TO DO - Without including any pictures, copy each entry below exactly.

Page layout parsing data
═══

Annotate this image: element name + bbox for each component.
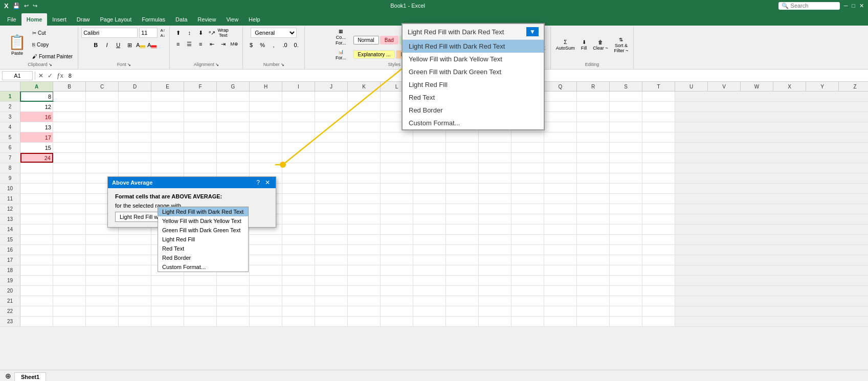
row-num-6[interactable]: 6 — [0, 143, 20, 152]
list-item[interactable] — [381, 173, 413, 183]
confirm-entry-icon[interactable]: ✓ — [47, 72, 54, 79]
cell-E1[interactable] — [151, 92, 184, 101]
cell-A6[interactable]: 15 — [20, 143, 53, 152]
list-item[interactable] — [348, 225, 381, 234]
list-item[interactable] — [348, 163, 381, 173]
col-header-X[interactable]: X — [773, 82, 806, 91]
list-item[interactable] — [610, 306, 642, 316]
list-item[interactable] — [577, 163, 610, 173]
list-item[interactable] — [642, 163, 675, 173]
list-item[interactable] — [610, 225, 642, 234]
cell-A2[interactable]: 12 — [20, 102, 53, 111]
list-item[interactable] — [381, 296, 413, 306]
cell-C3[interactable] — [86, 112, 119, 122]
list-item[interactable] — [250, 235, 282, 244]
list-item[interactable] — [446, 317, 479, 326]
list-item[interactable] — [20, 225, 53, 234]
list-item[interactable] — [53, 317, 86, 326]
list-item[interactable] — [381, 163, 413, 173]
align-bottom-button[interactable]: ⬇ — [195, 28, 206, 38]
row-num-12[interactable]: 12 — [0, 204, 20, 214]
list-item[interactable] — [544, 184, 577, 193]
cell-T6[interactable] — [642, 143, 675, 152]
list-item[interactable] — [610, 245, 642, 255]
cell-E6[interactable] — [151, 143, 184, 152]
list-item[interactable] — [282, 225, 315, 234]
list-item[interactable] — [119, 245, 151, 255]
list-item[interactable] — [381, 225, 413, 234]
list-item[interactable] — [53, 184, 86, 193]
list-item[interactable] — [348, 184, 381, 193]
list-item[interactable] — [315, 173, 348, 183]
list-item[interactable] — [479, 306, 511, 316]
list-item[interactable] — [184, 296, 217, 306]
align-top-button[interactable]: ⬆ — [173, 28, 183, 38]
list-item[interactable] — [610, 163, 642, 173]
list-item[interactable] — [151, 306, 184, 316]
list-item[interactable] — [511, 306, 544, 316]
list-item[interactable] — [250, 317, 282, 326]
list-item[interactable] — [348, 204, 381, 214]
list-item[interactable] — [20, 306, 53, 316]
align-left-button[interactable]: ≡ — [173, 39, 183, 49]
list-item[interactable] — [610, 317, 642, 326]
bold-button[interactable]: B — [91, 40, 101, 50]
list-item[interactable] — [315, 163, 348, 173]
fill-button[interactable]: ⬇ Fill — [579, 38, 589, 52]
list-item[interactable] — [642, 286, 675, 296]
cell-B4[interactable] — [53, 122, 86, 132]
decrease-font-size[interactable]: A↓ — [159, 33, 166, 38]
cell-E5[interactable] — [151, 132, 184, 142]
list-item[interactable] — [315, 317, 348, 326]
list-item[interactable] — [544, 317, 577, 326]
list-item[interactable] — [20, 184, 53, 193]
list-item[interactable] — [577, 173, 610, 183]
sheet-tab-add[interactable]: ⊕ — [2, 371, 14, 372]
list-item[interactable] — [577, 296, 610, 306]
quick-access-undo[interactable]: ↩ — [24, 3, 29, 9]
list-item[interactable] — [642, 296, 675, 306]
cell-G7[interactable] — [217, 153, 250, 163]
tab-file[interactable]: File — [2, 13, 21, 26]
list-item[interactable] — [20, 276, 53, 285]
list-item[interactable] — [642, 235, 675, 244]
cell-B3[interactable] — [53, 112, 86, 122]
cell-A4[interactable]: 13 — [20, 122, 53, 132]
cell-O5[interactable] — [479, 132, 511, 142]
list-item[interactable] — [642, 225, 675, 234]
col-header-G[interactable]: G — [217, 82, 250, 91]
list-item[interactable] — [577, 204, 610, 214]
list-item[interactable]: Green Fill with Dark Green Text — [158, 226, 248, 235]
list-item[interactable] — [151, 296, 184, 306]
list-item[interactable] — [250, 276, 282, 285]
cell-C2[interactable] — [86, 102, 119, 111]
cell-Q4[interactable] — [544, 122, 577, 132]
cell-H2[interactable] — [250, 102, 282, 111]
list-item[interactable] — [413, 204, 446, 214]
list-item[interactable] — [282, 235, 315, 244]
list-item[interactable] — [20, 163, 53, 173]
list-item[interactable] — [53, 276, 86, 285]
cancel-entry-icon[interactable]: ✕ — [37, 72, 44, 79]
cell-J5[interactable] — [315, 132, 348, 142]
list-item[interactable] — [511, 235, 544, 244]
cell-B2[interactable] — [53, 102, 86, 111]
list-item[interactable] — [315, 306, 348, 316]
list-item[interactable] — [348, 276, 381, 285]
cell-G4[interactable] — [217, 122, 250, 132]
cell-F2[interactable] — [184, 102, 217, 111]
list-item[interactable] — [20, 214, 53, 224]
list-item[interactable] — [250, 286, 282, 296]
row-num-10[interactable]: 10 — [0, 184, 20, 193]
cell-Q7[interactable] — [544, 153, 577, 163]
big-dropdown[interactable]: Light Red Fill with Dark Red Text ▼ Ligh… — [402, 23, 545, 130]
list-item[interactable] — [446, 235, 479, 244]
list-item[interactable] — [577, 286, 610, 296]
list-item[interactable] — [217, 317, 250, 326]
cell-K7[interactable] — [348, 153, 381, 163]
italic-button[interactable]: I — [102, 40, 112, 50]
paste-button[interactable]: 📋 Paste — [5, 28, 29, 62]
list-item[interactable] — [20, 204, 53, 214]
list-item[interactable] — [642, 265, 675, 275]
list-item[interactable] — [642, 173, 675, 183]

═══

ANSWER FOR THIS EXERCISE -
Annotate this image: element name + bbox for each component.
row-num-6[interactable]: 6 — [0, 143, 20, 152]
list-item[interactable] — [381, 173, 413, 183]
confirm-entry-icon[interactable]: ✓ — [47, 72, 54, 79]
cell-E1[interactable] — [151, 92, 184, 101]
cell-A6[interactable]: 15 — [20, 143, 53, 152]
list-item[interactable] — [348, 225, 381, 234]
list-item[interactable] — [348, 163, 381, 173]
col-header-X[interactable]: X — [773, 82, 806, 91]
list-item[interactable] — [610, 306, 642, 316]
list-item[interactable] — [577, 163, 610, 173]
list-item[interactable] — [642, 163, 675, 173]
list-item[interactable] — [610, 225, 642, 234]
cell-A2[interactable]: 12 — [20, 102, 53, 111]
list-item[interactable] — [381, 296, 413, 306]
cell-C3[interactable] — [86, 112, 119, 122]
list-item[interactable] — [250, 235, 282, 244]
list-item[interactable] — [446, 317, 479, 326]
list-item[interactable] — [20, 225, 53, 234]
list-item[interactable] — [53, 317, 86, 326]
list-item[interactable] — [381, 163, 413, 173]
align-bottom-button[interactable]: ⬇ — [195, 28, 206, 38]
row-num-12[interactable]: 12 — [0, 204, 20, 214]
list-item[interactable] — [544, 184, 577, 193]
cell-T6[interactable] — [642, 143, 675, 152]
list-item[interactable] — [610, 245, 642, 255]
cell-E6[interactable] — [151, 143, 184, 152]
list-item[interactable] — [282, 225, 315, 234]
list-item[interactable] — [119, 245, 151, 255]
list-item[interactable] — [381, 225, 413, 234]
list-item[interactable] — [53, 184, 86, 193]
list-item[interactable] — [348, 184, 381, 193]
list-item[interactable] — [315, 173, 348, 183]
list-item[interactable] — [479, 306, 511, 316]
list-item[interactable] — [184, 296, 217, 306]
align-top-button[interactable]: ⬆ — [173, 28, 183, 38]
list-item[interactable] — [610, 163, 642, 173]
list-item[interactable] — [151, 306, 184, 316]
list-item[interactable] — [511, 306, 544, 316]
list-item[interactable] — [250, 317, 282, 326]
list-item[interactable] — [348, 204, 381, 214]
list-item[interactable] — [20, 306, 53, 316]
align-left-button[interactable]: ≡ — [173, 39, 183, 49]
list-item[interactable] — [610, 317, 642, 326]
bold-button[interactable]: B — [91, 40, 101, 50]
list-item[interactable] — [315, 163, 348, 173]
fill-button[interactable]: ⬇ Fill — [579, 38, 589, 52]
list-item[interactable] — [642, 286, 675, 296]
cell-B4[interactable] — [53, 122, 86, 132]
decrease-font-size[interactable]: A↓ — [159, 33, 166, 38]
cell-E5[interactable] — [151, 132, 184, 142]
list-item[interactable] — [315, 317, 348, 326]
list-item[interactable] — [544, 317, 577, 326]
list-item[interactable] — [20, 184, 53, 193]
list-item[interactable] — [577, 173, 610, 183]
sheet-tab-add[interactable]: ⊕ — [2, 371, 14, 372]
list-item[interactable] — [577, 296, 610, 306]
quick-access-undo[interactable]: ↩ — [24, 3, 29, 9]
list-item[interactable] — [642, 296, 675, 306]
cell-G7[interactable] — [217, 153, 250, 163]
tab-file[interactable]: File — [2, 13, 21, 26]
list-item[interactable] — [20, 276, 53, 285]
list-item[interactable] — [642, 235, 675, 244]
cell-B3[interactable] — [53, 112, 86, 122]
cell-A4[interactable]: 13 — [20, 122, 53, 132]
cell-O5[interactable] — [479, 132, 511, 142]
list-item[interactable] — [642, 225, 675, 234]
col-header-G[interactable]: G — [217, 82, 250, 91]
list-item[interactable] — [577, 204, 610, 214]
list-item[interactable]: Green Fill with Dark Green Text — [158, 226, 248, 235]
list-item[interactable] — [151, 296, 184, 306]
list-item[interactable] — [250, 276, 282, 285]
cell-C2[interactable] — [86, 102, 119, 111]
cell-Q4[interactable] — [544, 122, 577, 132]
cell-H2[interactable] — [250, 102, 282, 111]
list-item[interactable] — [413, 204, 446, 214]
list-item[interactable] — [282, 235, 315, 244]
list-item[interactable] — [20, 163, 53, 173]
list-item[interactable] — [53, 276, 86, 285]
cancel-entry-icon[interactable]: ✕ — [37, 72, 44, 79]
cell-J5[interactable] — [315, 132, 348, 142]
list-item[interactable] — [511, 235, 544, 244]
cell-B2[interactable] — [53, 102, 86, 111]
list-item[interactable] — [315, 306, 348, 316]
list-item[interactable] — [348, 276, 381, 285]
cell-G4[interactable] — [217, 122, 250, 132]
cell-F2[interactable] — [184, 102, 217, 111]
list-item[interactable] — [20, 214, 53, 224]
list-item[interactable] — [250, 286, 282, 296]
row-num-10[interactable]: 10 — [0, 184, 20, 193]
cell-Q7[interactable] — [544, 153, 577, 163]
big-dropdown[interactable]: Light Red Fill with Dark Red Text ▼ Ligh… — [402, 23, 545, 130]
list-item[interactable] — [446, 235, 479, 244]
list-item[interactable] — [577, 286, 610, 296]
list-item[interactable] — [217, 317, 250, 326]
cell-K7[interactable] — [348, 153, 381, 163]
italic-button[interactable]: I — [102, 40, 112, 50]
paste-button[interactable]: 📋 Paste — [5, 28, 29, 62]
list-item[interactable] — [20, 204, 53, 214]
list-item[interactable] — [642, 265, 675, 275]
list-item[interactable] — [642, 173, 675, 183]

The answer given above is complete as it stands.